L’ho conosciuto che correva in Formula Ford, si chiamava Ayrton Senna da Silva ma poi ha scelto di portare solo il cognome di sua madre, di origini napoletane e l’ho seguito durante la sua carriera, mi ha regalato molti scoop emozionanti ma il giorno che è morto non ero a Imola perché avevo l’esame di subacquea. E chi se la dimentica quella giornata: ero appena uscita dall’acqua per la prova per il brevetto open, ero a Sant’Angelo, nella mia Ischia.
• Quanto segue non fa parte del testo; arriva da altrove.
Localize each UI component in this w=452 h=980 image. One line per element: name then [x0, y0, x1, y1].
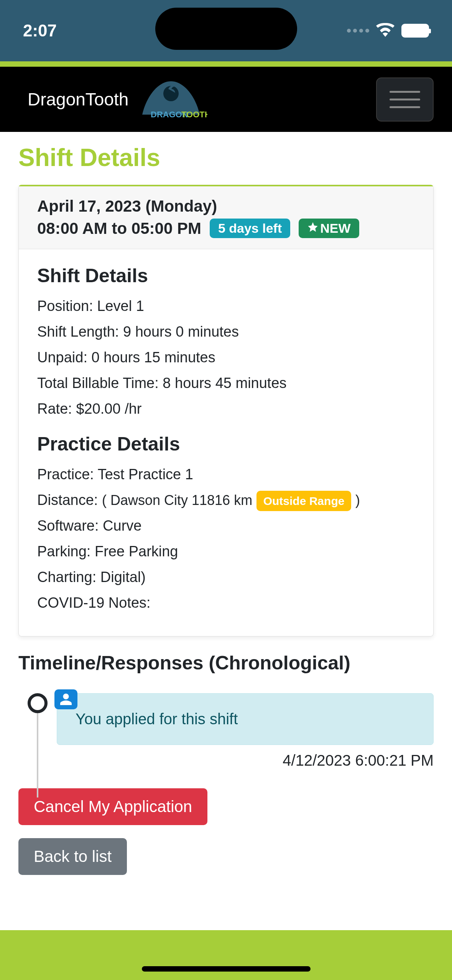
practice-software: Software: Curve [37, 515, 415, 537]
shift-date: April 17, 2023 (Monday) [37, 197, 415, 215]
outside-range-badge: Outside Range [256, 491, 352, 511]
practice-parking: Parking: Free Parking [37, 541, 415, 562]
timeline-line [37, 713, 38, 797]
back-to-list-button[interactable]: Back to list [18, 838, 127, 875]
brand-logo-icon: DRAGON TOOTH [135, 78, 207, 120]
status-bar: 2:07 [0, 0, 452, 61]
shift-card: April 17, 2023 (Monday) 08:00 AM to 05:0… [18, 185, 434, 636]
distance-close: ) [355, 492, 360, 508]
timeline-message: You applied for this shift [57, 693, 434, 745]
status-icons [347, 23, 429, 39]
timeline-marker-icon [28, 693, 48, 713]
practice-details-heading: Practice Details [37, 433, 415, 455]
brand-text: DragonTooth [28, 89, 128, 110]
practice-covid: COVID-19 Notes: [37, 592, 415, 614]
dynamic-island [155, 8, 297, 50]
shift-time: 08:00 AM to 05:00 PM [37, 219, 201, 238]
timeline-heading: Timeline/Responses (Chronological) [18, 652, 434, 674]
svg-text:TOOTH: TOOTH [181, 110, 207, 119]
timeline: You applied for this shift 4/12/2023 6:0… [18, 693, 434, 769]
accent-strip [0, 61, 452, 67]
navbar: DragonTooth DRAGON TOOTH [0, 67, 452, 132]
new-badge-label: NEW [320, 221, 350, 236]
content: Shift Details April 17, 2023 (Monday) 08… [0, 132, 452, 930]
shift-rate: Rate: $20.00 /hr [37, 398, 415, 420]
status-time: 2:07 [23, 21, 57, 40]
distance-label: Distance: [37, 492, 98, 508]
shift-position: Position: Level 1 [37, 295, 415, 317]
card-body: Shift Details Position: Level 1 Shift Le… [19, 249, 433, 636]
shift-billable: Total Billable Time: 8 hours 45 minutes [37, 372, 415, 394]
timeline-timestamp: 4/12/2023 6:00:21 PM [18, 752, 434, 769]
shift-unpaid: Unpaid: 0 hours 15 minutes [37, 347, 415, 368]
days-left-badge: 5 days left [210, 219, 290, 238]
page-title: Shift Details [18, 143, 434, 172]
practice-name: Practice: Test Practice 1 [37, 464, 415, 485]
person-icon [54, 689, 77, 709]
practice-charting: Charting: Digital) [37, 566, 415, 588]
distance-value: ( Dawson City 11816 km [102, 492, 252, 508]
home-indicator[interactable] [142, 966, 311, 972]
practice-distance: Distance: ( Dawson City 11816 km Outside… [37, 489, 415, 511]
brand[interactable]: DragonTooth DRAGON TOOTH [28, 78, 207, 120]
footer-bar [0, 930, 452, 980]
wifi-icon [376, 23, 394, 39]
menu-toggle-button[interactable] [376, 77, 434, 122]
card-header: April 17, 2023 (Monday) 08:00 AM to 05:0… [19, 186, 433, 249]
battery-icon [401, 24, 429, 38]
shift-details-heading: Shift Details [37, 265, 415, 287]
shift-length: Shift Length: 9 hours 0 minutes [37, 321, 415, 343]
cancel-application-button[interactable]: Cancel My Application [18, 788, 207, 825]
new-badge: NEW [299, 219, 359, 238]
star-icon [307, 221, 319, 236]
cellular-icon [347, 29, 369, 33]
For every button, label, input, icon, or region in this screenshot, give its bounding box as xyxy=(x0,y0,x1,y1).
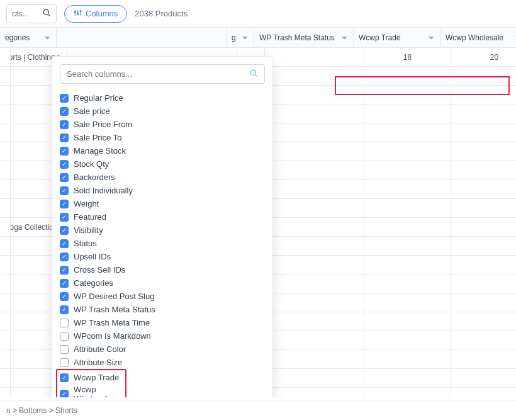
column-option[interactable]: Cross Sell IDs xyxy=(60,263,265,276)
cell-trash[interactable] xyxy=(265,105,364,123)
checkbox-icon[interactable] xyxy=(60,173,69,182)
column-option[interactable]: Attribute Color xyxy=(60,343,265,356)
cell-wholesale[interactable] xyxy=(451,331,516,349)
checkbox-icon[interactable] xyxy=(60,292,69,301)
cell-trade[interactable] xyxy=(364,67,451,85)
cell-trash[interactable] xyxy=(265,180,364,198)
cell-trade[interactable] xyxy=(364,350,451,368)
column-header-trade[interactable]: Wcwp Trade ⏷ xyxy=(354,28,440,47)
cell-trade[interactable] xyxy=(364,180,451,198)
column-header-categories[interactable]: egories ⏷ xyxy=(0,28,57,47)
cell-trash[interactable] xyxy=(265,331,364,349)
cell-trade[interactable] xyxy=(364,86,451,104)
cell-trade[interactable] xyxy=(364,331,451,349)
column-option[interactable]: WPcom Is Markdown xyxy=(60,329,265,343)
columns-button[interactable]: Columns xyxy=(64,5,127,23)
checkbox-icon[interactable] xyxy=(60,390,69,397)
checkbox-icon[interactable] xyxy=(60,332,69,341)
column-option[interactable]: Regular Price xyxy=(60,91,265,105)
cell-trash[interactable] xyxy=(265,388,364,397)
cell-wholesale[interactable] xyxy=(451,161,516,179)
column-option[interactable]: Backorders xyxy=(60,171,265,184)
column-header-trash[interactable]: WP Trash Meta Status ⏷ xyxy=(254,28,354,47)
column-option[interactable]: Stock Qty xyxy=(60,157,265,171)
cell-trade[interactable] xyxy=(364,293,451,312)
cell-trash[interactable] xyxy=(265,256,364,274)
checkbox-icon[interactable] xyxy=(60,319,69,327)
cell-wholesale[interactable] xyxy=(451,312,516,331)
checkbox-icon[interactable] xyxy=(60,133,69,142)
cell-wholesale[interactable] xyxy=(451,105,516,123)
cell-wholesale[interactable]: 20 xyxy=(451,48,516,66)
column-option[interactable]: Attribute Size xyxy=(60,356,265,369)
cell-trash[interactable] xyxy=(265,275,364,293)
checkbox-icon[interactable] xyxy=(60,160,69,169)
column-option[interactable]: WP Trash Meta Time xyxy=(60,316,265,329)
cell-wholesale[interactable] xyxy=(451,180,516,198)
cell-wholesale[interactable] xyxy=(451,218,516,236)
cell-wholesale[interactable] xyxy=(451,237,516,255)
filter-icon[interactable]: ⏷ xyxy=(44,34,51,42)
checkbox-icon[interactable] xyxy=(60,120,69,129)
checkbox-icon[interactable] xyxy=(60,200,69,208)
column-option[interactable]: Featured xyxy=(60,210,265,224)
cell-trash[interactable] xyxy=(265,199,364,217)
cell-trash[interactable] xyxy=(265,218,364,236)
checkbox-icon[interactable] xyxy=(60,373,69,382)
cell-trash[interactable] xyxy=(265,123,364,142)
column-option[interactable]: Sale Price To xyxy=(60,131,265,144)
checkbox-icon[interactable] xyxy=(60,345,69,354)
filter-icon[interactable]: ⏷ xyxy=(341,34,348,42)
column-search[interactable] xyxy=(60,64,265,84)
column-option[interactable]: Visibility xyxy=(60,224,265,237)
column-option[interactable]: Wcwp Wholesale xyxy=(60,383,123,397)
cell-trade[interactable] xyxy=(364,199,451,217)
filter-icon[interactable]: ⏷ xyxy=(242,34,249,42)
cell-trash[interactable] xyxy=(265,142,364,161)
column-option[interactable]: Wcwp Trade xyxy=(60,372,123,383)
checkbox-icon[interactable] xyxy=(60,279,69,288)
column-option[interactable]: WP Desired Post Slug xyxy=(60,290,265,303)
cell-trade[interactable] xyxy=(364,123,451,142)
product-search[interactable] xyxy=(6,4,57,23)
filter-icon[interactable]: ⏷ xyxy=(428,34,435,42)
cell-trash[interactable] xyxy=(265,369,364,387)
column-option[interactable]: WP Trash Meta Status xyxy=(60,303,265,316)
cell-trade[interactable] xyxy=(364,275,451,293)
checkbox-icon[interactable] xyxy=(60,253,69,261)
column-header-g[interactable]: g ⏷ xyxy=(227,28,254,47)
checkbox-icon[interactable] xyxy=(60,226,69,235)
cell-trade[interactable] xyxy=(364,369,451,387)
cell-trade[interactable] xyxy=(364,161,451,179)
column-option[interactable]: Sale Price From xyxy=(60,118,265,131)
checkbox-icon[interactable] xyxy=(60,147,69,156)
checkbox-icon[interactable] xyxy=(60,107,69,116)
cell-trade[interactable] xyxy=(364,142,451,161)
column-option[interactable]: Weight xyxy=(60,197,265,210)
cell-wholesale[interactable] xyxy=(451,256,516,274)
cell-trade[interactable] xyxy=(364,388,451,397)
cell-trade[interactable] xyxy=(364,256,451,274)
cell-wholesale[interactable] xyxy=(451,142,516,161)
cell-trash[interactable] xyxy=(265,350,364,368)
cell-trade[interactable] xyxy=(364,312,451,331)
cell-trade[interactable] xyxy=(364,218,451,236)
checkbox-icon[interactable] xyxy=(60,94,69,103)
cell-wholesale[interactable] xyxy=(451,67,516,85)
cell-trash[interactable] xyxy=(265,86,364,104)
checkbox-icon[interactable] xyxy=(60,239,69,248)
cell-wholesale[interactable] xyxy=(451,350,516,368)
product-search-input[interactable] xyxy=(12,9,42,18)
cell-trade[interactable] xyxy=(364,105,451,123)
cell-trash[interactable] xyxy=(265,312,364,331)
column-option[interactable]: Status xyxy=(60,237,265,250)
checkbox-icon[interactable] xyxy=(60,266,69,275)
checkbox-icon[interactable] xyxy=(60,358,69,367)
column-search-input[interactable] xyxy=(67,69,249,79)
cell-trash[interactable] xyxy=(265,161,364,179)
cell-trade[interactable]: 18 xyxy=(364,48,451,66)
cell-wholesale[interactable] xyxy=(451,388,516,397)
column-option[interactable]: Sale price xyxy=(60,105,265,118)
cell-trash[interactable] xyxy=(265,237,364,255)
column-option[interactable]: Manage Stock xyxy=(60,144,265,157)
I miei colleghi sub mi dissero: vedi che Senna ha avuto un brutto incidente. Tornai di corsa a casa di mio fratello dove stavo in quei giorni ed accesi la tv giusto quando annunciarono che Ayrton era morto. E da allora io non me la sento di vedere la Formula 1.

Senna

Ogni volta ci provo ma troppi ricordi affollano la mia mente: Ayrton che pulisce il casco mentre siamo seduti sulle gomme nella prima intervista. Che mi fa entrare mentre sta girando uno spot pubblicitario a dispetto dello sponsor. Che si concede alle mie domande per l’Europeo mentre non parla con gli altri. Che telefona con me al mio direttore di allora, Marcello Sabbatini. E quando mi offre un suo pass per entrare al GP di Francia… E l’ultima intervista quando tutti dicevano che si sarebbe ritirato… E poi ai box suo fratello, mamma Joanna, l’impegno nel sociale per aiutare i bimbi sfortunati, la pastasciutta e quel messaggio registrato per un ragazzino ricoverato in coma all’ospedale di Imola . “Ana, non lo scrivere”, mi disse allora: pudico sempre quando faceva qualcosa per aiutare gli altri. Faceva tanto bene ma non lo diceva a nessuno. Una perdita vera, non solo per l’ automobilismo (un mondo al quale stava diventando scomodo quale paladino della sicurezza) e per la sua famiglia, ma per tutti, perché era un esempio positivo. Addio, Ayrton. Trent’anni dopo, un ricordo immutato.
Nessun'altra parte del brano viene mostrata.